The CLOUD Act creates a framework for an executive agreement between the US and a foreign government that gives such requests legal force. Thus, a provider subject to the jurisdiction of a country with which the US has entered an executive agreement could be served with an order requesting customer data under the SCA and the provider would be compelled to disclose the data, even if the data was stored in the United States. The process for entering these executive agreements is already underway, as the US and the UK have already started negotiations. Nevertheless, the CLOUD Act provides that the US attorney general must certify that a country's legal environment provides certain legal protections, such as defending privacy and civil liberties, before a country can qualify for an executive agreement with US authorities.

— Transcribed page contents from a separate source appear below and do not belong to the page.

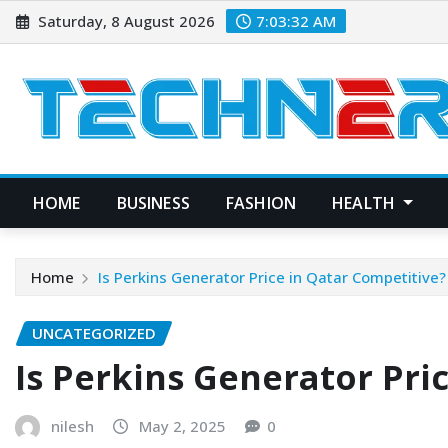
Skip
Saturday, 8 August 2026
7:03:33 AM
to
content
HOME
BUSINESS
FASHION
HEALTH
Home
Is Perkins Generator Price in Qatar Competitive?
UNCATEGORIZED
Is Perkins Generator Pri
nilesh
May 2, 2025
0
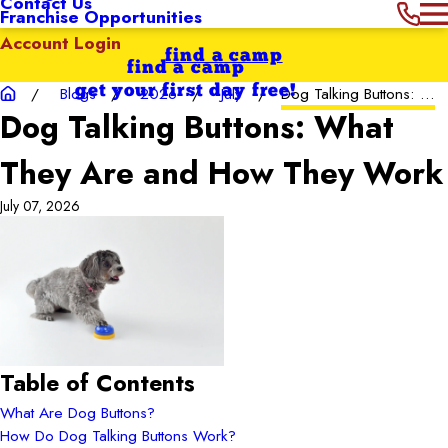
Contact Us
Franchise Opportunities
Account Login
find a camp
find a camp
get your first day free!
Blogs
2026
July
Dog Talking Buttons: ...
Dog Talking Buttons: What
They Are and How They Work
July 07, 2026
Table of Contents
What Are Dog Buttons?
How Do Dog Talking Buttons Work?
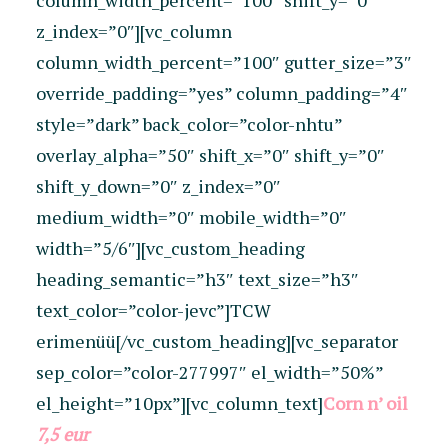
column_width_percent=”100″ shift_y=”0″
z_index=”0″][vc_column
column_width_percent=”100″ gutter_size=”3″
override_padding=”yes” column_padding=”4″
style=”dark” back_color=”color-nhtu”
overlay_alpha=”50″ shift_x=”0″ shift_y=”0″
shift_y_down=”0″ z_index=”0″
medium_width=”0″ mobile_width=”0″
width=”5/6″][vc_custom_heading
heading_semantic=”h3″ text_size=”h3″
text_color=”color-jevc”]TCW
erimenüü[/vc_custom_heading][vc_separator
sep_color=”color-277997″ el_width=”50%”
el_height=”10px”][vc_column_text]
Corn n’ oil
7,5 eur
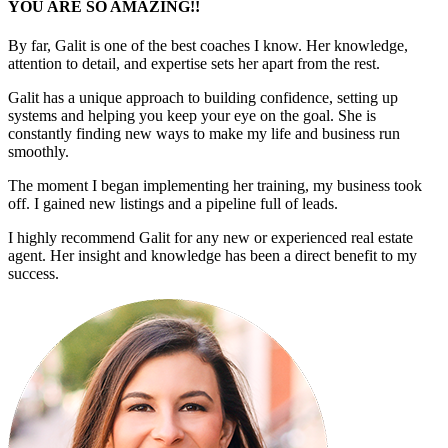
YOU ARE SO AMAZING!!
By far, Galit is one of the best coaches I know. Her knowledge,
attention to detail, and expertise sets her apart from the rest.
Galit has a unique approach to building confidence, setting up
systems and helping you keep your eye on the goal. She is
constantly finding new ways to make my life and business run
smoothly.
The moment I began implementing her training, my business took
off. I gained new listings and a pipeline full of leads.
I highly recommend Galit for any new or experienced real estate
agent. Her insight and knowledge has been a direct benefit to my
success.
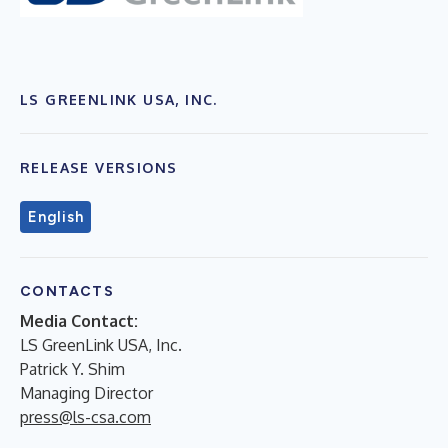
LS GREENLINK USA, INC.
RELEASE VERSIONS
English
CONTACTS
Media Contact:
LS GreenLink USA, Inc.
Patrick Y. Shim
Managing Director
press@ls-csa.com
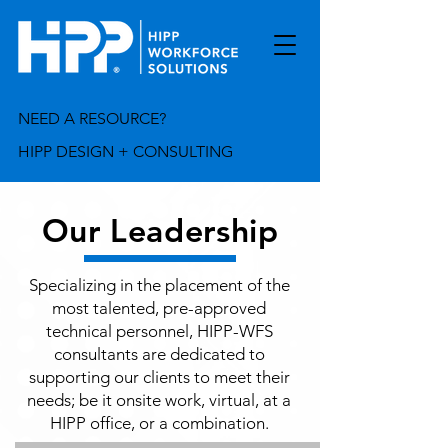
NEED A RESOURCE?
HIPP DESIGN + CONSULTING
Our Leadership
Specializing in the placement of the
most talented, pre-approved
technical personnel, HIPP-WFS
consultants are dedicated to
supporting our clients to meet their
needs; be it onsite work, virtual, at a
HIPP office, or a combination.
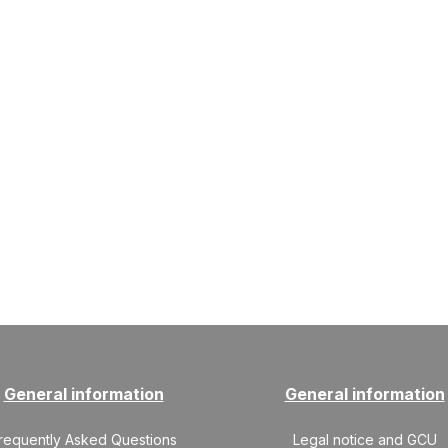
General information
General information
requently Asked Questions
Legal notice and GCU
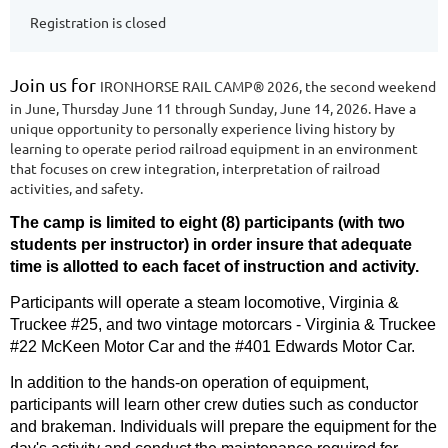
Registration is closed
Join us for
IRONHORSE RAIL CAMP®
2026, the second weekend
in June, Thursday June 11 through Sunday, June 14, 2026. Have a
unique opportunity to personally experience living history by
learning to operate period railroad equipment in an environment
that focuses on crew integration, interpretation of railroad
activities, and safety.
The camp is
limited to eight (8) participants (with two
students per instructor) in order insure that adequate
time is
allotted to each facet of instruction and activity.
Participants will operate a steam locomotive, Virginia &
Truckee #25, and two vintage motorcars - Virginia & Truckee
#22 McKeen Motor Car and the #401 Edwards Motor Car.
In addition to the hands-on operation of equipment,
participants will learn other crew duties such as conductor
and brakeman. Individuals will prepare the equipment for the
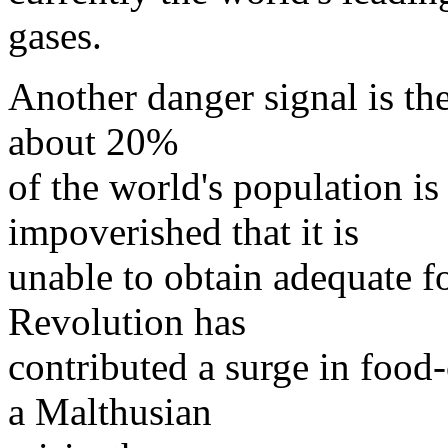
gases.
Another danger signal is th
about 20%
of the world's population is
impoverished that it is
unable to obtain adequate 
Revolution has
contributed a surge in food
a Malthusian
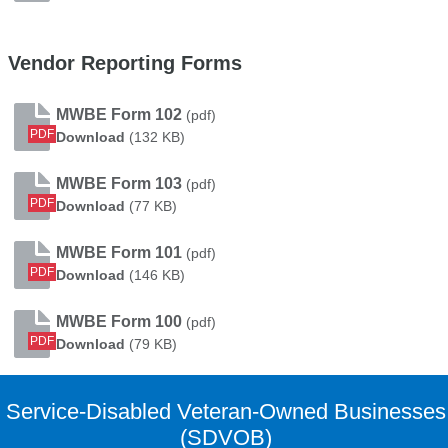
Vendor Reporting Forms
MWBE Form 102
(pdf)
PDF
MWBE Form 102
Download
(132 KB)
MWBE Form 103
(pdf)
PDF
MWBE Form 103
Download
(77 KB)
MWBE Form 101
(pdf)
PDF
MWBE Form 101
Download
(146 KB)
MWBE Form 100
(pdf)
PDF
MWBE Form 100
Download
(79 KB)
Service-Disabled Veteran-Owned Businesses
(SDVOB)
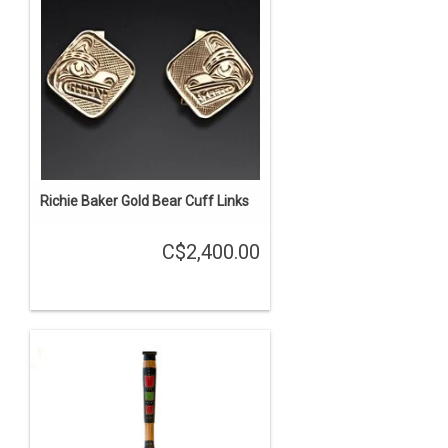
Richie Baker Gold Bear Cuff Links
C$2,400.00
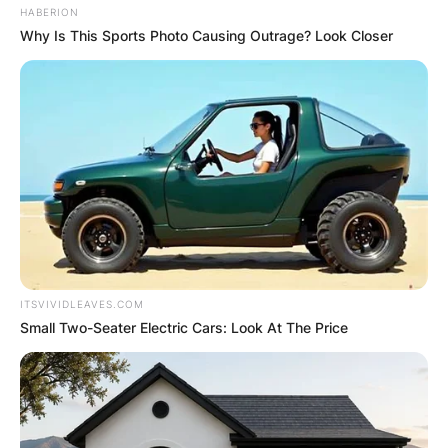
HABERION
Why Is This Sports Photo Causing Outrage? Look Closer
ITSVIVIDLEAVES.COM
Small Two-Seater Electric Cars: Look At The Price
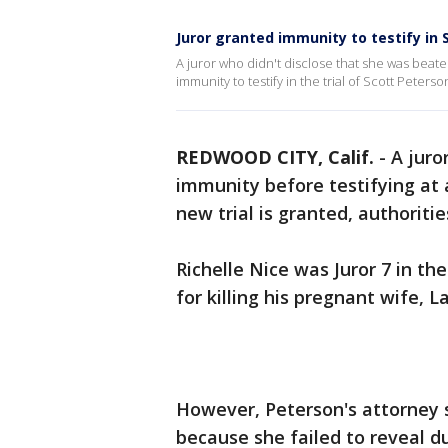
Juror granted immunity to testify in 
A juror who didn't disclose that she was bea
immunity to testify in the trial of Scott Peterso
REDWOOD CITY, Calif.
-
A juro
immunity before testifying at
new trial is granted, authoritie
Richelle Nice was Juror 7 in th
for killing his pregnant wife, 
However, Peterson's attorney s
because she failed to reveal d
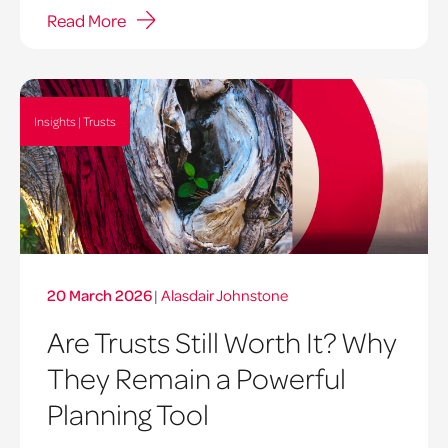
Read More
Insights | Trusts
20 March 2026
|
Alasdair Johnstone
Are Trusts Still Worth It? Why
They Remain a Powerful
Planning Tool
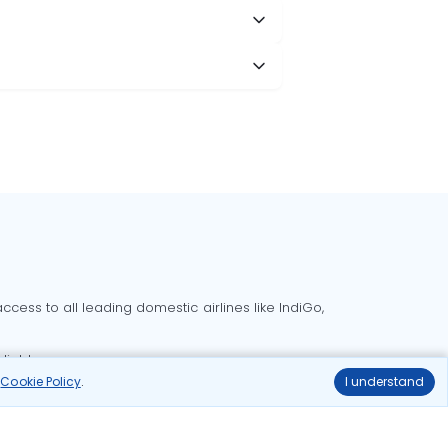
cess to all leading domestic airlines like IndiGo,
liable.
r
Cookie Policy
.
I understand
Delhi to Bangalore flights
Delhi to Goa flights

Third, the CLOUD Act created a new right for challenging mandatory disclosures when the data at issue is stored in a country with which the United States has an executive agreement.7 It permits providers served with an SCA legal process to file a motion to quash within 14 days of service to challenge the compelled production. A motion to quash or modify may be filed if the provider reasonably believes (1) that customer or subscriber whose data is sought is not a US citizen or legal resident and does not live in the United States, and (2) that the disclosure would create a material risk that the provider would violate the laws of a country with which the US has an executive agreement.

A court may only modify or quash an SCA legal process if it finds (1) that the disclosure would cause the provider to violate the laws of the country at issue; (2) that customer or subscriber whose data is sought is not a US citizen or legal resident and does not live in the United States; and (3) the "interests of justice" factors laid out in the statute8 favor the modification or quashing of the request.

Importantly, the CLOUD Act supplements and does not replace aspects of the current framework for seeking information abroad. The law explicitly preserves the right for a party to bring a challenge for "comity," which arises when a compelled protection conflicts with the law of the country in which production must be made.9 Further, the CLOUD Act also expressly states that it does not affect or modify the current process for seeking data under an MLAT if US authorities choose to utilize that route.10

Who should take particular notice of this alert

The CLOUD Act has a significant impact on international data sharing. Companies should be aware that the US government can now directly seek a warrant for data within the "possession, custody, or control" of providers that are based or operate in the United States, irrespective of where the data is stored. As such, foreign entities whose data would otherwise be outside of the US government's reach should pay particular attention to the CLOUD Act.

The rising tensions between US and European Union laws, predominately caused by the conflict of US enforcement efforts and the EU's focus on the right to data privacy, is of no surprise. Fortunately, challenges under the CLOUD Act to any personal data sought from EU member countries will likely be more robust in light of the upcoming application of the General Data Protection Regulation (GDPR). Thus, companies based outside of the US and US companies with foreign subsidiaries should consult with legal counsel about how the CLOUD Act will impact their respective entities' data.